START Source data
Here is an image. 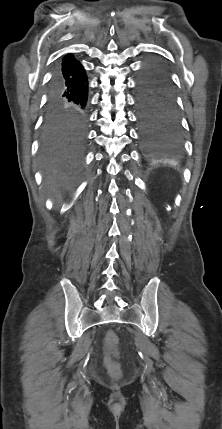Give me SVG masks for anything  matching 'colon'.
I'll list each match as a JSON object with an SVG mask.
<instances>
[{
	"label": "colon",
	"mask_w": 222,
	"mask_h": 429,
	"mask_svg": "<svg viewBox=\"0 0 222 429\" xmlns=\"http://www.w3.org/2000/svg\"><path fill=\"white\" fill-rule=\"evenodd\" d=\"M106 353H107V369L113 378H119L122 374L120 365L115 361L117 355V337L112 331H108L105 336Z\"/></svg>",
	"instance_id": "1"
}]
</instances>
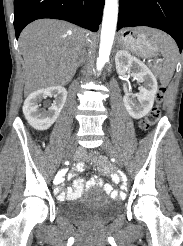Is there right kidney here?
Listing matches in <instances>:
<instances>
[{"label":"right kidney","instance_id":"1","mask_svg":"<svg viewBox=\"0 0 183 246\" xmlns=\"http://www.w3.org/2000/svg\"><path fill=\"white\" fill-rule=\"evenodd\" d=\"M55 100L48 110L41 108V102L47 97ZM67 97L63 86H52L31 93L24 102L23 113L28 123L36 130H47L57 120Z\"/></svg>","mask_w":183,"mask_h":246}]
</instances>
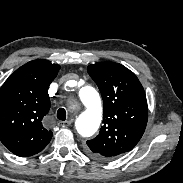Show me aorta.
I'll use <instances>...</instances> for the list:
<instances>
[{"label":"aorta","mask_w":183,"mask_h":183,"mask_svg":"<svg viewBox=\"0 0 183 183\" xmlns=\"http://www.w3.org/2000/svg\"><path fill=\"white\" fill-rule=\"evenodd\" d=\"M79 98L85 111L76 119V130L82 137H90L98 130L102 120L101 99L97 90L88 85L79 89Z\"/></svg>","instance_id":"aorta-1"}]
</instances>
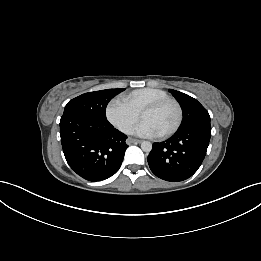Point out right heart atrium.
<instances>
[{
    "instance_id": "right-heart-atrium-1",
    "label": "right heart atrium",
    "mask_w": 261,
    "mask_h": 261,
    "mask_svg": "<svg viewBox=\"0 0 261 261\" xmlns=\"http://www.w3.org/2000/svg\"><path fill=\"white\" fill-rule=\"evenodd\" d=\"M107 120L119 131L130 133L139 119V113L123 98H113L106 107Z\"/></svg>"
}]
</instances>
END Source data
#### Task item
Copy each line of the entries in which the string "rule" is found.

#### Solution below
	"mask_svg": "<svg viewBox=\"0 0 222 429\" xmlns=\"http://www.w3.org/2000/svg\"><path fill=\"white\" fill-rule=\"evenodd\" d=\"M106 353H107V369L113 378H119L122 374L120 365L115 361L117 355V337L112 331H108L105 336Z\"/></svg>",
[{"label":"right kidney","instance_id":"1","mask_svg":"<svg viewBox=\"0 0 183 246\" xmlns=\"http://www.w3.org/2000/svg\"><path fill=\"white\" fill-rule=\"evenodd\" d=\"M55 100L48 110L41 108V102L47 97ZM67 97L63 86H52L31 93L24 102L23 113L28 123L36 130H47L57 120Z\"/></svg>","mask_w":183,"mask_h":246}]
[{"label":"aorta","mask_w":183,"mask_h":183,"mask_svg":"<svg viewBox=\"0 0 183 183\" xmlns=\"http://www.w3.org/2000/svg\"><path fill=\"white\" fill-rule=\"evenodd\" d=\"M79 98L85 111L76 119V130L82 137H90L98 130L102 120L101 99L97 90L88 85L79 89Z\"/></svg>","instance_id":"aorta-1"}]
    "mask_svg": "<svg viewBox=\"0 0 261 261\" xmlns=\"http://www.w3.org/2000/svg\"><path fill=\"white\" fill-rule=\"evenodd\" d=\"M107 120L119 131L130 133L139 119V113L123 98H113L106 107Z\"/></svg>"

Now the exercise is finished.